Le piogge tanto attese in Sicilia sono finalmente arrivate, ma il sollievo per il territorio devastato dalla siccità è durato poco o nulla. Nonostante le precipitazioni, le dighe continuano a rimanere a secco e, in alcuni casi, l’acqua che si riesce a raccogliere viene rapidamente rilasciata in mare. Il paradosso è evidente: l’acqua, preziosa e scarsa, scivola via senza poter essere trattenuta, a causa della scarsa manutenzione e di un sistema di bacini ormai inefficace. A pochi chilometri da Gela, a Comunelli, uno dei bacini artificiali più colpiti dalla crisi idrica, la pioggia accumulata non può essere conservata. Le paratie della diga vengono infatti aperte per ragioni di sicurezza e l’acqua viene sversata in mare sotto gli occhi increduli degli agricoltori.
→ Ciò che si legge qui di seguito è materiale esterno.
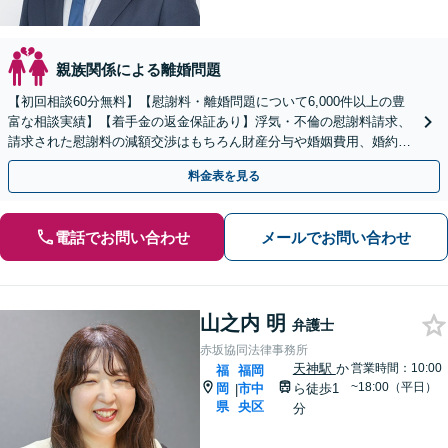
親族関係による離婚問題
【初回相談60分無料】【慰謝料・離婚問題について6,000件以上の豊
富な相談実績】【着手金の返金保証あり】浮気・不倫の慰謝料請求、
請求された慰謝料の減額交渉はもちろん財産分与や婚姻費用、婚約破
棄など様々な離婚・男女問題の解決実績が豊富です。
料金表を見る
電話でお問い合わせ
メールでお問い合わせ
山之内 明
弁護士
赤坂協同法律事務所
天神駅
か
営業時間：10:00
福
福岡
~18:00（平日）
岡
市中
ら徒歩1
|
県
央区
分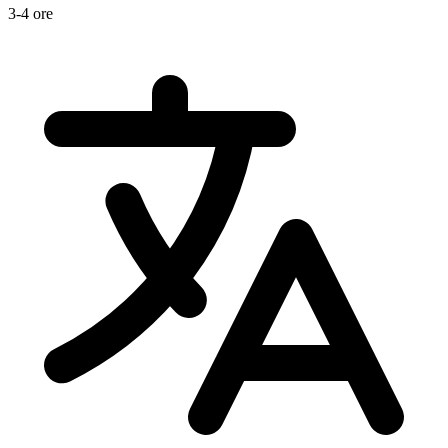
3-4 ore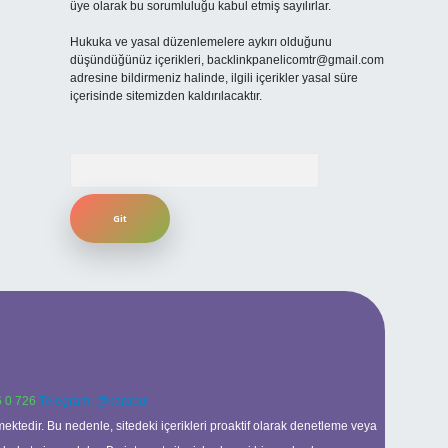
üye olarak bu sorumluluğu kabul etmiş sayılırlar.
Hukuka ve yasal düzenlemelere aykırı olduğunu
düşündüğünüz içerikleri,
backlinkpanelicomtr@gmail.com
adresine bildirmeniz halinde, ilgili içerikler yasal süre
içerisinde sitemizden kaldırılacaktır.
Arama
 0 726
Telegram: @karabul
ektedir. Bu nedenle, sitedeki içerikleri proaktif olarak denetleme veya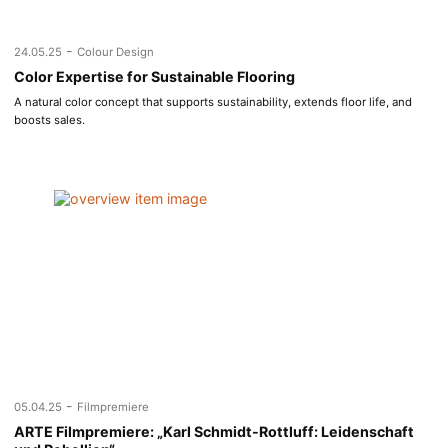
-
24.05.25
Colour Design
Color Expertise for Sustainable Flooring
A natural color concept that supports sustainability, extends floor life, and
boosts sales.
-
05.04.25
Filmpremiere
ARTE Filmpremiere: „Karl Schmidt-Rottluff: Leidenschaft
Questi ultimi, già messi in ginocchio da mesi di siccità, vedono per l’ennesima volta svanire una risorsa che avrebbe potuto alleviare, almeno temporaneamente, la loro situazione. La diga di Comunelli diventa così il simbolo della crisi del sistema idrico locale. Nonostante le piogge, il bacino non riesce a trattenere l’acqua per mancanza di interventi strutturali. Uno scenario che si ripete anche al bacino del Disueri, dove anche l’acqua piovana accumulata finisce in mare. Per gli allevatori della zona e per le tante aziende agricole anche questo è l’ennesimo colpo: l’acqua tanto necessaria se ne va, senza che il territorio riesca a trarne beneficio.
In questa situazione di emergenza si parla di riutilizzare le acque reflue come una possibile soluzione. Tuttavia, i tempi per implementare questo sistema sono lunghi e gli operatori del settore guardano a questa prospettiva con scetticismo. Mentre la crisi idrica peggiora, la possibilità di un collasso definitivo del settore agricolo diventa sempre più concreta. E il paradosso dell’acqua – che pur cadendo dal cielo, finisce in mare – continua a rappresentare la drammatica realtà di un territorio lasciato senza risposte.